Se cuenta en el Antiguo Testamento que Elías fue enviado por Dios a una viuda pobre en la ciudad de Sarepta de Sidón, para que le sustentara. Cuando el profeta llegó la encontró afanada recogiendo leña junto a la puerta de la ciudad. Le pidió agua, que ella se apresuró a servirle. Luego le reclamó un poco de pan. Ella le contestó que solo le quedaba un poco de harina y aceite, con los que había pensado cocer unas tortas para ella y su hijo, para luego dejarse morir de hambre. Elías le pidió que compartieran el alimento y ella lo hizo, confiando en Dios. A partir de entonces y como recompensa por su generosidad nunca escaseó la harina en la tinaja, ni el aceite en la vasija menguó, a pesar de que los tres comieron hasta saciarse muchos días.

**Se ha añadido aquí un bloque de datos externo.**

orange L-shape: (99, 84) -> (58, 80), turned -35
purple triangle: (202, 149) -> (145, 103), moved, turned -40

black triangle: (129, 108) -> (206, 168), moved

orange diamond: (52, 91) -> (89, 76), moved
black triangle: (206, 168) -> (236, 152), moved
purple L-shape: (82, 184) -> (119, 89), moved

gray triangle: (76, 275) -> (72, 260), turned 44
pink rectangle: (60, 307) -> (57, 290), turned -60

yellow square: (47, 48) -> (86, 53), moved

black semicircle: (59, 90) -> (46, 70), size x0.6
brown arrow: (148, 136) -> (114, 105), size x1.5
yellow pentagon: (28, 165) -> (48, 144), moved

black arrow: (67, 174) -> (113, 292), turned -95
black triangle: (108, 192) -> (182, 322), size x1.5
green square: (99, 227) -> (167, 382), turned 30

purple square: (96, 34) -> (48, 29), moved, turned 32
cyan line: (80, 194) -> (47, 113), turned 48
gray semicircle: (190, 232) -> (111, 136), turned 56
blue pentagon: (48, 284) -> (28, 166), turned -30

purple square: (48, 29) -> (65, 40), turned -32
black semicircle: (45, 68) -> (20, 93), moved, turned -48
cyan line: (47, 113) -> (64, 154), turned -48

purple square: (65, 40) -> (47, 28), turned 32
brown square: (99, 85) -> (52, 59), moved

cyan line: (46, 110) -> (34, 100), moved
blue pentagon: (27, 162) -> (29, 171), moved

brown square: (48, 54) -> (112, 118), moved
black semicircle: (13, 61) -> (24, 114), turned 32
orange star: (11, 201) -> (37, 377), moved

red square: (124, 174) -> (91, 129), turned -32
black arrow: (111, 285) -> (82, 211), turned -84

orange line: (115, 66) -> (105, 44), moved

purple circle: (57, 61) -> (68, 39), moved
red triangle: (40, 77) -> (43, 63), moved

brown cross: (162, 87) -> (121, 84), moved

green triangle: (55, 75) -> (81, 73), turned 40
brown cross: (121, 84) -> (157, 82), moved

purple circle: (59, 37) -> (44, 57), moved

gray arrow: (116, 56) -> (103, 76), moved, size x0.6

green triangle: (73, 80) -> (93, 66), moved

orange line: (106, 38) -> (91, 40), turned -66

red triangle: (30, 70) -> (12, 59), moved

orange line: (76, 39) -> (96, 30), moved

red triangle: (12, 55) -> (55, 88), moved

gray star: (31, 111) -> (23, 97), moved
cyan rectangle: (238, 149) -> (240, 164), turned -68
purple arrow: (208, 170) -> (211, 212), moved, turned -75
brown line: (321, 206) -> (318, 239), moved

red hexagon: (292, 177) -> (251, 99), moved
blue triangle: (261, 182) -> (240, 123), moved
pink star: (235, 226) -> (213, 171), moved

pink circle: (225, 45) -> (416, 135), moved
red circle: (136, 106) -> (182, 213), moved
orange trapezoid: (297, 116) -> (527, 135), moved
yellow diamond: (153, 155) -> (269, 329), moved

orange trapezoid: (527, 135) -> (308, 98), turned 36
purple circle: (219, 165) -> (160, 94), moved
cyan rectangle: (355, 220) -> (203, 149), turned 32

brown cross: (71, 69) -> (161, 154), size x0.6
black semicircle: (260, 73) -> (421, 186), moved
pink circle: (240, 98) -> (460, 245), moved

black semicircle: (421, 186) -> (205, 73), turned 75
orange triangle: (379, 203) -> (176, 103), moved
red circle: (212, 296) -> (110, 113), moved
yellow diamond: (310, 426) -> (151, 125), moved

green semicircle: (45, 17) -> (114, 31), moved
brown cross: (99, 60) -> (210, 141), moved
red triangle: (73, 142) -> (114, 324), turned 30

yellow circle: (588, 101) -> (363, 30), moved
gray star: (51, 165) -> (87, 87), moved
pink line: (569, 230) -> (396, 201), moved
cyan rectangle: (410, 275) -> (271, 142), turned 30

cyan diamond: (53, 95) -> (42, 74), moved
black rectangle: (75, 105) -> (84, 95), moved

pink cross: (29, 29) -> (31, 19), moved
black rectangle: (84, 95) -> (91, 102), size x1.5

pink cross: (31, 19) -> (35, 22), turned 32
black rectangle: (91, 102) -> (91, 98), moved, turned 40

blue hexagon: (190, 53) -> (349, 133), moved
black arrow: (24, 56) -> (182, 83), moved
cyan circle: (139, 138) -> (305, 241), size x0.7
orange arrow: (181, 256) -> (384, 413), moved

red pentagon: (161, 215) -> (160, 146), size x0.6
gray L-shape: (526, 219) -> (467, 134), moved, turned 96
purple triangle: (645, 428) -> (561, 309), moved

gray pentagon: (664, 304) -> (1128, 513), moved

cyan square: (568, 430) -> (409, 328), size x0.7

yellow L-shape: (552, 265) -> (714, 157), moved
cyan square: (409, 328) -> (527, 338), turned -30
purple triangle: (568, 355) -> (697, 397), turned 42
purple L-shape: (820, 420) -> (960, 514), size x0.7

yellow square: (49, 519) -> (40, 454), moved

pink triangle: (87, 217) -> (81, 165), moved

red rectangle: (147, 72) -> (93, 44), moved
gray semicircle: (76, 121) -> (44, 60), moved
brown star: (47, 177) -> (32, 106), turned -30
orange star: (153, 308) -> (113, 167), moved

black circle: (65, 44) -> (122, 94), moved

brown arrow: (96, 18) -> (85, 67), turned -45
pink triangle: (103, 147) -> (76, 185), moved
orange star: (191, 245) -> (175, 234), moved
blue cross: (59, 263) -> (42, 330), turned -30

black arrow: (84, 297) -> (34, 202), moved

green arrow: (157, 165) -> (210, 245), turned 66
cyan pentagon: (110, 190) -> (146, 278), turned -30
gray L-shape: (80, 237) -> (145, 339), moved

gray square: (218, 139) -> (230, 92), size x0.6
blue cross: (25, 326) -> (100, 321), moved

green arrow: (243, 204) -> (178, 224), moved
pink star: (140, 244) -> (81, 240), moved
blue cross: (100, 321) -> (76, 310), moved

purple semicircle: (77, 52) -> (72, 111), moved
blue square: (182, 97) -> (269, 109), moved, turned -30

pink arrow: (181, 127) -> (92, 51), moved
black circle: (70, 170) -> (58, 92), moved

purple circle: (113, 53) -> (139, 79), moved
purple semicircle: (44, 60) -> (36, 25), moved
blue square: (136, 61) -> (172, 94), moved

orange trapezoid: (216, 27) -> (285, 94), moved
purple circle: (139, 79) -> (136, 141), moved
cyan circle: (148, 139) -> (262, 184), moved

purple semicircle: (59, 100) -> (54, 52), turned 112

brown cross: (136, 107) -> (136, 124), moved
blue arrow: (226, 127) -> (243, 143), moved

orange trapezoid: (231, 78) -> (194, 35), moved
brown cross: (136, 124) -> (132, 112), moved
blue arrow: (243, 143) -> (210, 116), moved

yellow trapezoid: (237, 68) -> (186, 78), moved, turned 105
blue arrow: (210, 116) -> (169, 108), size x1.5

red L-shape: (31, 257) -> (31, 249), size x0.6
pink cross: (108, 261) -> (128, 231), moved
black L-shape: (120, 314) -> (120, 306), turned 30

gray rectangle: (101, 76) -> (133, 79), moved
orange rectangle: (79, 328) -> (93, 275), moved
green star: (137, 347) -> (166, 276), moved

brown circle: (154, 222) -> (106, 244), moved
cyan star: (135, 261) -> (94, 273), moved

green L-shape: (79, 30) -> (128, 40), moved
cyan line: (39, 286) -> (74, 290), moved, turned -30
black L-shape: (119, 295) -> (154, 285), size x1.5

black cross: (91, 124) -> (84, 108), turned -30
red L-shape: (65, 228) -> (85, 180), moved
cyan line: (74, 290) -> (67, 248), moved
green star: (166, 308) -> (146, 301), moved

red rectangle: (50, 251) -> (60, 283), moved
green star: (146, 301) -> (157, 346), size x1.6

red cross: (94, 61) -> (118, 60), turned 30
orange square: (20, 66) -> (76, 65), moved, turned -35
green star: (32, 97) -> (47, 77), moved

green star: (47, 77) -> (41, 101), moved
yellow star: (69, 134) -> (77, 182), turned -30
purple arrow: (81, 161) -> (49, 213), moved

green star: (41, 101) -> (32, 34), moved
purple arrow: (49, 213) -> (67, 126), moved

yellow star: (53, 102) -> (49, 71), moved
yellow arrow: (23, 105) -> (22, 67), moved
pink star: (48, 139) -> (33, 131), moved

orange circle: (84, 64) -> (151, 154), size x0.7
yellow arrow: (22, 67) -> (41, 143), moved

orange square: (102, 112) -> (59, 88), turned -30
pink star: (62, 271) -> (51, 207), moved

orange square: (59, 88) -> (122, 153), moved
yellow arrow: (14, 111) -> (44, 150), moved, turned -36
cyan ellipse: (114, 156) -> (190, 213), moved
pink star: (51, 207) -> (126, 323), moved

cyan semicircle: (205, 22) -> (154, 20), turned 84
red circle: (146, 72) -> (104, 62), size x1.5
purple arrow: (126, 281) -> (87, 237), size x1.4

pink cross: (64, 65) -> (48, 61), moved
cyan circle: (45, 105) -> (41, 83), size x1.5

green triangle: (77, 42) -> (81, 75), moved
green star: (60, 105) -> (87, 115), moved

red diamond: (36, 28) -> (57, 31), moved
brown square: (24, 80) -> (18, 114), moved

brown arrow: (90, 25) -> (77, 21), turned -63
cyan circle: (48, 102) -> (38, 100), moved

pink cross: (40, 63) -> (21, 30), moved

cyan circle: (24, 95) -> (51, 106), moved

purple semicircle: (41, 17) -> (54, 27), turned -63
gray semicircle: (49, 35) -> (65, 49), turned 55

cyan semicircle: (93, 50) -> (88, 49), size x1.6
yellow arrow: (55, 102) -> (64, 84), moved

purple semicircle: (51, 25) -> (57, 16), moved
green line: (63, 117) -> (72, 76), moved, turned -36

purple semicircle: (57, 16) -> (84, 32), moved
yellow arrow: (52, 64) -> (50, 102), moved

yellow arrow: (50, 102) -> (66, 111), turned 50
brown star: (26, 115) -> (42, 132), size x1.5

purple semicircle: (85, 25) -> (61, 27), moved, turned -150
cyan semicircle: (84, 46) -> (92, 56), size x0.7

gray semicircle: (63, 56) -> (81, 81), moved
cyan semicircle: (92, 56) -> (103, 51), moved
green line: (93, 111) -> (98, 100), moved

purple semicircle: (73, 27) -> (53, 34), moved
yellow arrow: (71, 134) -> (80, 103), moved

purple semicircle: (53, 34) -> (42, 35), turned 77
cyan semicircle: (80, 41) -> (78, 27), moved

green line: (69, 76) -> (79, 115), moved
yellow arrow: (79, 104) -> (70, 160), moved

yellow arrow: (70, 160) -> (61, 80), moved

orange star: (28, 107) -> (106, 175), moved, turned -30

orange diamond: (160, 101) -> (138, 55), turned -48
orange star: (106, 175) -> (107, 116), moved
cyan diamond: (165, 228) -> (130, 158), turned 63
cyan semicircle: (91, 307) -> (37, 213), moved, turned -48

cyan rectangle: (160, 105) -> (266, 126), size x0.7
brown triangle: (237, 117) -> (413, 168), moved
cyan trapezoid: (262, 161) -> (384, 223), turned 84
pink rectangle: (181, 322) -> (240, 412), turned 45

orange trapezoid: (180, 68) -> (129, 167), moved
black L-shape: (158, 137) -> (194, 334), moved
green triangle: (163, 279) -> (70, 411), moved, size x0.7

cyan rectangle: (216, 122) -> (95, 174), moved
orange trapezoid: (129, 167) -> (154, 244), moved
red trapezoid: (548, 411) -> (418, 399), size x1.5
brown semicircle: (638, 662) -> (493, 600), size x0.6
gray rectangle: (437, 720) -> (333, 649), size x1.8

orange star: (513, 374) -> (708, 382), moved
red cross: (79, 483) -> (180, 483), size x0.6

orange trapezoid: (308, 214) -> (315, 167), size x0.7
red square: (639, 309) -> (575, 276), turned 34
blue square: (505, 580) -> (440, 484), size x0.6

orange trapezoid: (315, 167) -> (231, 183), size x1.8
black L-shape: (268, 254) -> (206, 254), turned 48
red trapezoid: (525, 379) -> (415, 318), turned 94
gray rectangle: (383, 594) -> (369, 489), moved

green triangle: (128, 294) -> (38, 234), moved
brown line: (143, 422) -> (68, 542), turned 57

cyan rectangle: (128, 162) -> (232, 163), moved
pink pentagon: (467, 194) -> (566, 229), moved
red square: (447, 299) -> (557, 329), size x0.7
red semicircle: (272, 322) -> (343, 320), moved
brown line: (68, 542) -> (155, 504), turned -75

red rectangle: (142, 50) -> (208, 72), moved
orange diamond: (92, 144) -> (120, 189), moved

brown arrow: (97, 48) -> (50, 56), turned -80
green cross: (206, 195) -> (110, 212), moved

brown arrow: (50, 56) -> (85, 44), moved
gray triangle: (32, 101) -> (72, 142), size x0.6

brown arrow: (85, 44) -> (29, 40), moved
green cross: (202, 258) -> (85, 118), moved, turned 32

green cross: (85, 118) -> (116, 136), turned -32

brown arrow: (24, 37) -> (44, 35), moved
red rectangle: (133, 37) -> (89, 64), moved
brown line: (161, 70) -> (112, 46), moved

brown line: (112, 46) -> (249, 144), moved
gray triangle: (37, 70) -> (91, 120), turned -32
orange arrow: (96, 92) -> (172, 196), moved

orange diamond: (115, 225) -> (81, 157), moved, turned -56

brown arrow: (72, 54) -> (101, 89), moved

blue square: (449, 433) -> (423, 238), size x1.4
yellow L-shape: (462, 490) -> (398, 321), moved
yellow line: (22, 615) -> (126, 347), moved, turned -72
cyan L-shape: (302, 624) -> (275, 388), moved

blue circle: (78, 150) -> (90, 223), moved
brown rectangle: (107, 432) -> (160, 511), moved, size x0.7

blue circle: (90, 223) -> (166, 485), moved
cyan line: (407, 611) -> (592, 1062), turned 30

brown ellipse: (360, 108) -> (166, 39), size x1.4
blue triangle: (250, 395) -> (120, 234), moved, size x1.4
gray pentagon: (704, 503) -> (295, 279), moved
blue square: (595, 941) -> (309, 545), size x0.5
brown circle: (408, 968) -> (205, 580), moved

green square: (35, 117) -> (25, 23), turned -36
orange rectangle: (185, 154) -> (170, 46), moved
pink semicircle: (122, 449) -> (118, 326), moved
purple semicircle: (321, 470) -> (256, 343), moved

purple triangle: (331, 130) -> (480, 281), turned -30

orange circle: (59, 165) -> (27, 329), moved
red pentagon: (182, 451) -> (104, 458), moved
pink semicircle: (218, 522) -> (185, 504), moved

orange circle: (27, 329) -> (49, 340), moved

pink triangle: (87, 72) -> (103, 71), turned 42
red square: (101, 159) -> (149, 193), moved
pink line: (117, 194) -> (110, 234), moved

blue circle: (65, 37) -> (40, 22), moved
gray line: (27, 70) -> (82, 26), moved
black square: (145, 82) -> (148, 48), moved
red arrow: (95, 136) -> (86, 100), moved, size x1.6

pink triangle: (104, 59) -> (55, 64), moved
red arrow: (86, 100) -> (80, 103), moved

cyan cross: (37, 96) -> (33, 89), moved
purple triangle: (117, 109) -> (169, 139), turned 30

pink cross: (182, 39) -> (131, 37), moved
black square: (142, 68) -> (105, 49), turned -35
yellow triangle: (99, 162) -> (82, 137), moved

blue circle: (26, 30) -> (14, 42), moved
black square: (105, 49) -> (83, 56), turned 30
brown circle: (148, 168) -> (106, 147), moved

En el polo opuesto a esa viuda estaba uno de mis conocidos de cuyo nombre no quiero acordarme, hasta el punto de que Molière se podría haber inspirado en él para crear al protagonista de El avaro. Imagino que esa mentalidad mezquina se debería a la escasez de la posguerra y la miseria vivida en su infancia, pero no contribuyó a hacerlo más feliz, ni siquiera más adinerado. Recibió un negocio próspero, que fue arruinando a poquitos por pensar que invertir en la tienda era un desperdicio y que tenerla cada vez más desabastecida de productos por miedo a no venderlos suponía una excelente estrategia comercial. Siguiendo el mismo impulso no realizó ninguna reforma en la vivienda alquilada, ni adquirió otra propia más moderna y cómoda, pasando frío, malcomiendo y con privaciones. Y su forma egoísta y roñosa de tratar a sus parientes, vecinos y clientes no favorecía que se le cogiera afecto. Es cierto que esos ahorros tan fatigosamente obtenidos le permitieron pagar una residencia hasta el fin de sus días, tras la jubilación, lo cual teniendo en cuenta que llegó a los cien años no es moco de pavo… Pero, seamos sinceros, si hubiera invertido su dinero de forma menos cicatera probablemente hubiera llegado al mismo resultado, pero de manera más placentera y satisfactoria. Y con réditos de cariño y compañía.
¿Pero acaso yo misma, que me permito criticarle, no hago lo mismo en ocasiones? No creo que vaya a caer en la indigencia por hacer una aportación periódica a una ONG, o por estirarme un poco más con ocasión de una emergencia humanitaria, aunque lo primero que se me ocurra es no soy el Banco de España, sino una asalariada. Y lo mismo digo por tener un detallito con mis seres queridos o darme un capricho, que no tiene por qué ser caro, pues unas simples castañas asadas bastan para reconfortar con su aroma otoñal un corazón triste.
No estoy haciendo un alegato a favor del despilfarro y la prodigalidad, pero a veces por miedo a soltar nos cerramos a la abundancia. Qué liberación cuando por fin retiro esos botes a los que hay que practicar un torniquete para extraer una pizquita de crema. O cuando dono la ropa que ya no uso y ocupa lugar en el armario. Me siento rica cuando dispongo de todo lo necesario y no más, aunque objetivamente posea menos cosas. Y estoy dejando sitio para lo nuevo.
Decía el maestro Jesús que “los lirios del campo no trabajan, ni hilan, y ni el mismo Salomón en toda su gloria se vistió como uno de ellos”, animándonos a confiar en Dios, que pondrá a nuestra disposición “el pan de cada día” para que lo disfrutemos y lo compartamos, en lugar de acopiarlo y dejar que se pudra sin que nadie lo coma por miedo a un hipotético futuro de hambre, pues la magnanimidad suele resultar mejor “inversión” que la avaricia.